--- DATA SUPPLIED ---
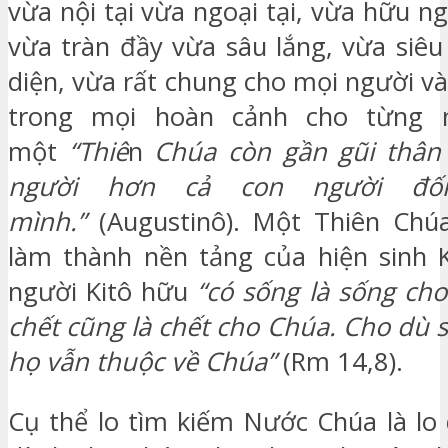
vừa nội tại vừa ngoại tại, vừa hữu n
vừa tràn đầy vừa sâu lắng, vừa siêu
diện, vừa rất chung cho mọi người và
trong mọi hoàn cảnh cho từng n
một
“
Thiê
n
Chúa còn gần gũi thân 
người hơn cả con người đối
mình.”
(Augustinô). Một Thiên Chú
làm thành nền tảng của hiện sinh K
người Kitô hữu
“có sống là sống ch
chết cũng là chết cho Chúa. Cho dù 
họ vẫn thuộc về Chúa”
(Rm 14,8).
Cụ thể lo tìm kiếm Nước Chúa là lo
---
■ **EXERCISE OBJECTIVE**
Whenever the string "người" turns up in a line of the data, copy that line.

■ **OUTPUT**
diện, vừa rất chung cho mọi người và
người hơn cả con người đối
người Kitô hữu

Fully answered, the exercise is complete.